I had no idea how I would react emotionally to Bruce.
So I wrote to him. I wrote and wrote. I still write and he's three. Thank you to my brother and his partner for buying my me first Rebound journal. I've since filled seven I think.
I wrote to Bruce not knowing if he was a boy or a girl. He got stuck with Bruce because at the time there was Bruce the concreter, Bruce Springsteen had a new album, Bruce Willis a new movie... I'm sure there were others but I can't remember now. Anyway, Bruce stuck.
I wrote to Bruce about how scared I was. Scared that I wouldn't know what to do. Scared I wouldn't like him. Scared about some things worth being scared about and lots that weren't.
In the almost 40 months since he was born I am astounded at how I have reacted to being his father. I love him with a love I would never have thought possible. I love him with a love that must've been dormant within me, his arrival the catalyst. It's a fierce love. There's nothing - NOTHING! - I wouldn't do for him.
I have achieved so much in the last four years - building the house, making a garden, planting a forest, running the cafe, etc, etc, etc. How? Why?
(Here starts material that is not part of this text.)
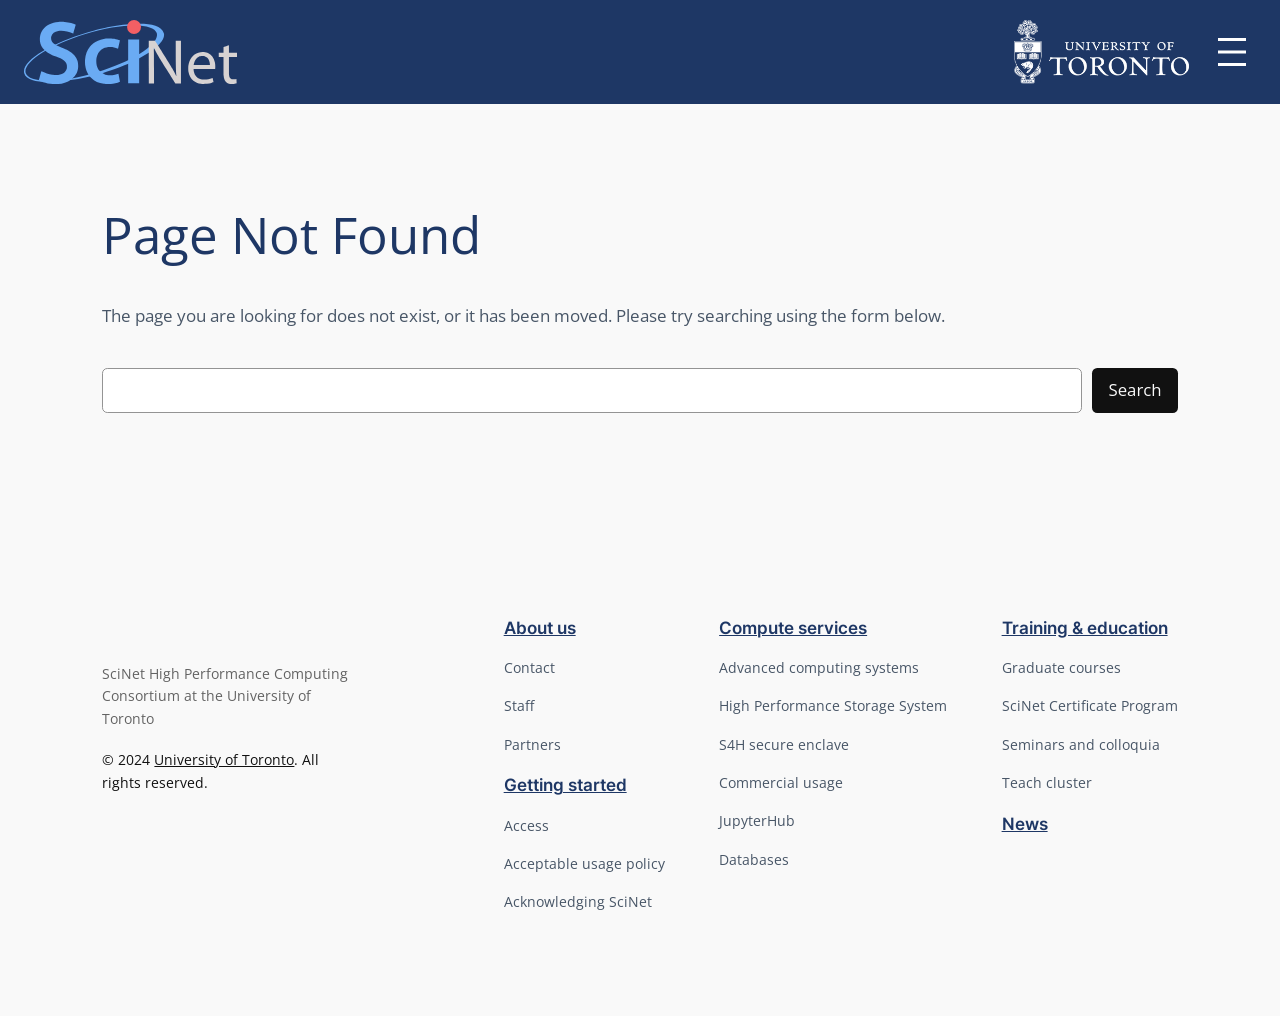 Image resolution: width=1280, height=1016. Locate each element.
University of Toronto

Because I wanted to make things as perfect as I possibly could for him, for us.
Now that the cafe is sold I get to spend every day with him. It is the best time of my whole life. Sure there were moments when I was travelling - sparks that I can still see on my eyelids when I close my eyes tight; there was the moment of his birth; there was being at the MCG in 2000 to see Essendon win the premiership and yelling 'Norm' every time Jimmy Hird went within 10 feet of the ball. But in terms of every day being a joy, one after the other, after the other, this is it. This morning I was reading Enid Blyton's Enchanted Wood to him - the selfsame copy as my mum read to me. Jo, Fanny and Bessie were in The Rocking Land. At one point he covered his eyes and said "oh, no! I can't watch!" It was the most beautiful moment in a beautiful morning spent together.
My feelings for him are indefatigable. If we're having a difficult morning I don't care. I love him. If I am tired and have been up all night I don't care. I love him. If I have to carry him until my arms ache - he now weighs 16kg - I don't care. I love him. I couldn't have imagined that in the midst of all my fears, it was already there, just waiting for him. Love. Indefatigable love.